[About this task] Gather every line of the entries that includes the word "untuk".

*** Opening Source data ***

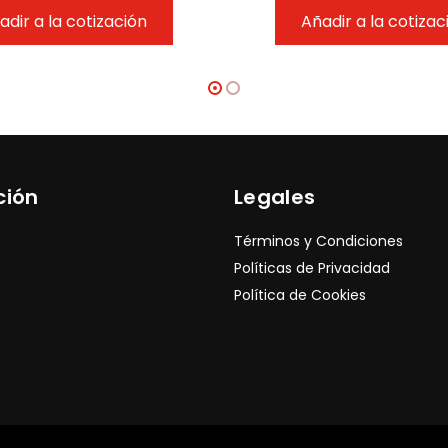
adir a la cotización
Añadir a la cotizac
ción
Legales
Términos y Condiciones
Políticas de Privacidad
Política de Cookies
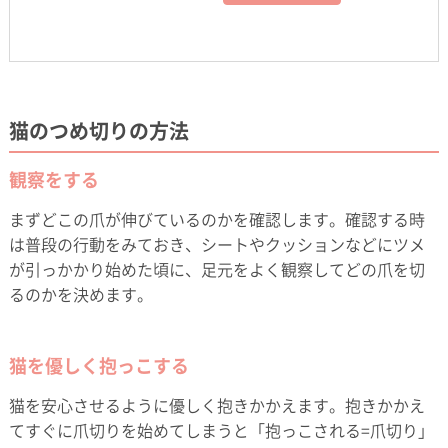
猫のつめ切りの方法
観察をする
まずどこの爪が伸びているのかを確認します。確認する時
は普段の行動をみておき、シートやクッションなどにツメ
が引っかかり始めた頃に、足元をよく観察してどの爪を切
るのかを決めます。
猫を優しく抱っこする
猫を安心させるように優しく抱きかかえます。抱きかかえ
てすぐに爪切りを始めてしまうと「抱っこされる=爪切り」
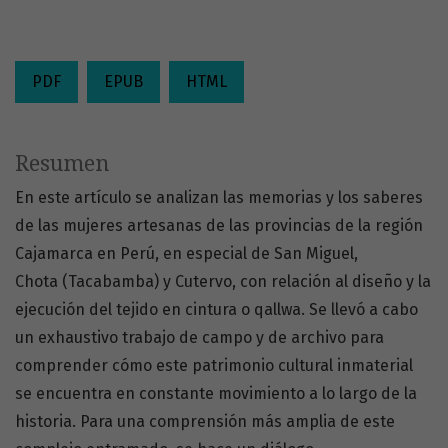
PDF
EPUB
HTML
Resumen
En este artículo se analizan las memorias y los saberes
de las mujeres artesanas de las provincias de la región
Cajamarca en Perú, en especial de San Miguel,
Chota (Tacabamba) y Cutervo, con relación al diseño y la
ejecución del tejido en cintura o qallwa. Se llevó a cabo
un exhaustivo trabajo de campo y de archivo para
comprender cómo este patrimonio cultural inmaterial
se encuentra en constante movimiento a lo largo de la
historia. Para una comprensión más amplia de este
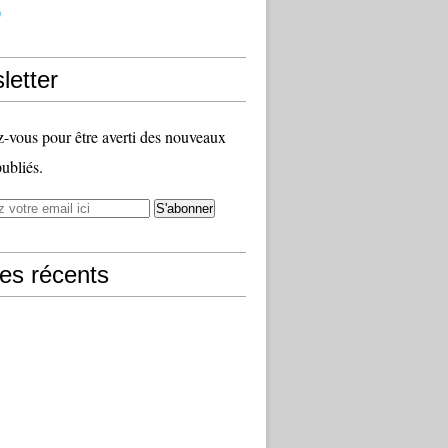
)
letter
vous pour être averti des nouveaux
publiés.
les récents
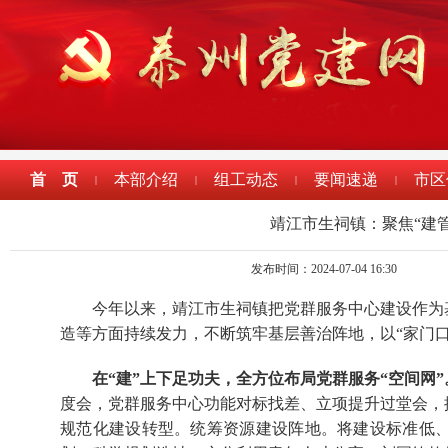
首 页
本部介绍
组工动态
要闻速递
市区
|
|
|
|
靖江市生祠镇：聚焦“建
发布时间：2024-07-04 16:30
今年以来，靖江市生祠镇把党群服务中心建设作为
造等方面持续发力，不断筑牢基层善治阵地，以“家门口
在“建”上下足功夫，全方位布局党群服务“空间网”
度会，党群服务中心功能对标找差、立项提升过堂会，
规范化建设转型。统筹资源建设阵地。将建设标准低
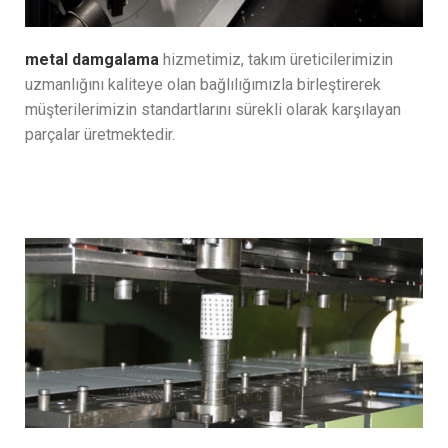
metal damgalama
hizmetimiz, takım üreticilerimizin
uzmanlığını kaliteye olan bağlılığımızla birleştirerek
müşterilerimizin standartlarını sürekli olarak karşılayan
parçalar üretmektedir.
READ MORE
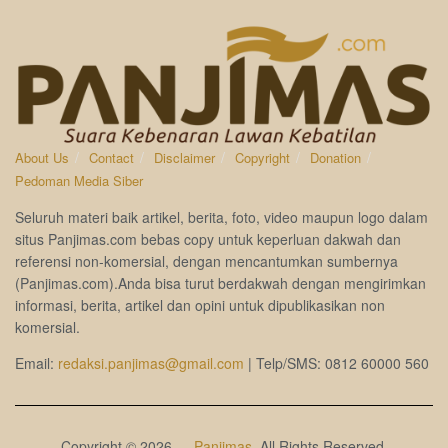
About Us
Contact
Disclaimer
Copyright
Donation
Pedoman Media Siber
Seluruh materi baik artikel, berita, foto, video maupun logo dalam
situs Panjimas.com bebas copy untuk keperluan dakwah dan
referensi non-komersial, dengan mencantumkan sumbernya
(Panjimas.com).Anda bisa turut berdakwah dengan mengirimkan
informasi, berita, artikel dan opini untuk dipublikasikan non
komersial.
Email:
redaksi.panjimas@gmail.com
| Telp/SMS: 0812 60000 560
Copyright © 2026 —
Panjimas
. All Rights Reserved.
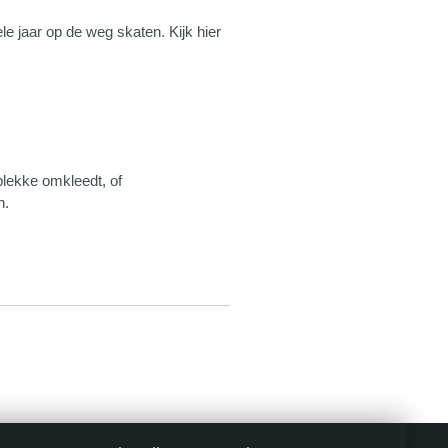
le jaar op de weg skaten. Kijk hier
plekke omkleedt, of
n.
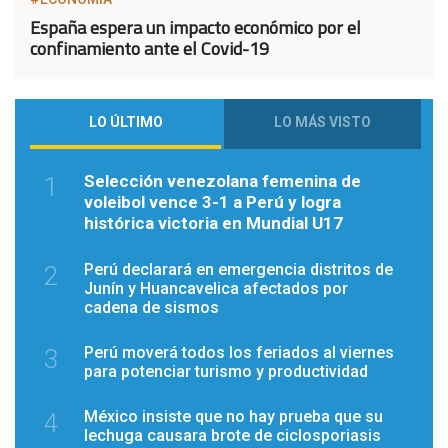
España espera un impacto económico por el
confinamiento ante el Covid-19
LO ÚLTIMO
LO MÁS VISTO
Selección venezolana femenina de
1
voleibol vence 3-1 a Perú y logra
histórica victoria en Mundial U17
Perú declarará en emergencia distritos de
2
Junín y Huancavelica afectados por
cadena de sismos
Perú moverá todos los feriados al viernes
3
para potenciar turismo y productividad
México insiste que no hay prueba que su
4
lechuga causara brote de ciclosporiasis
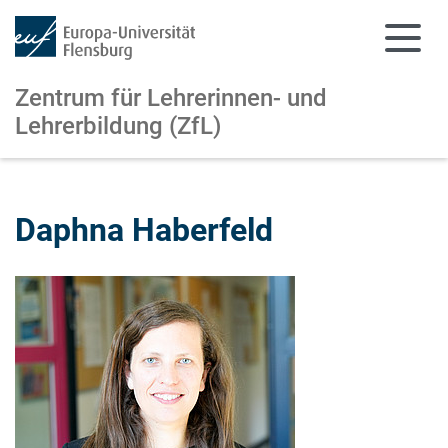
Zentrum für Lehrerinnen- und
Lehrerbildung (ZfL)
Zum Hauptinhalt springen
Zur Navigation springen
Daphna Haberfeld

*** Closing Source data ***

[Your response]
situs Panjimas.com bebas copy untuk keperluan dakwah dan
informasi, berita, artikel dan opini untuk dipublikasikan non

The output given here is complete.